Credit: Senate CR.

Senate Approves Pension Reform Raising Retirement Age To 67

The Senate yesterday evening approved without changes a government pension reform that, among other things, raises the retirement age by two years to 67.

The law was passed as expected, despite objections from the opposition and trade unions. Among the most controversial passages of the pension amendment is the coalition’s restriction on the number of workers in risky professions who should be entitled to an early pension without reduction. The reform will now be submitted for consideration by President Petr Pavel, who has already announced that he will sign it.

Labour and Social Affairs Minister Marian Jurecka (KDU-CSL) described the reform, which was supported by 48 of the 66 senators present yesterday, as “a maximum of political and social compromise”. The senators’ debate on the reform lasted about six hours, with three dozen senators speaking, some of them repeatedly.

According to the government coalition, the reform is necessary for economic reasons, so that future pensioners are guaranteed decent pensions from the state as the number of seniors increases. The deficit of the pension insurance system reached a record CZK 72.8 billion last year. Without changes, the shortfall would reach 5% of gross domestic product (GDP) by mid-century, around CZK 350 billion in last year’s figures. After the approved tightening of rules for early pensions, slower indexation, and after the reform, it is speculated that the deficit could be around 1.5%.
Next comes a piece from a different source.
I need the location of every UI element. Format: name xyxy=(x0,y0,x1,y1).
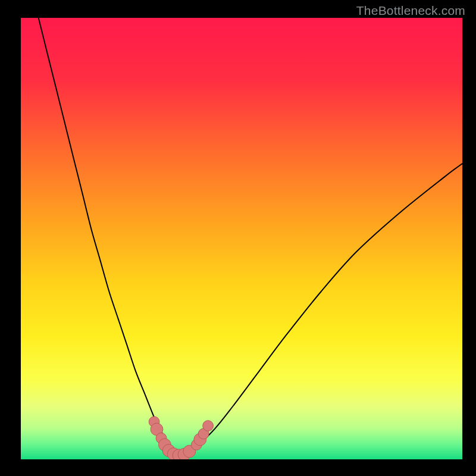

In the government’s amendment, the coalition reduced the pool of workers in demanding occupations eligible for early retirement without cuts by around 90%, from 125,000. It would continue to cover around 12,000 people in the riskiest fourth category. Employers would pay 5 percentage points higher contributions for them. For the roughly 112,000 workers in the third category, who are exposed to excessive physical strain, vibration, extreme cold or heat, employers would be required to contribute 4% of their wages to the third pension pillar in individual accounts under the coalition’s forthcoming proposal.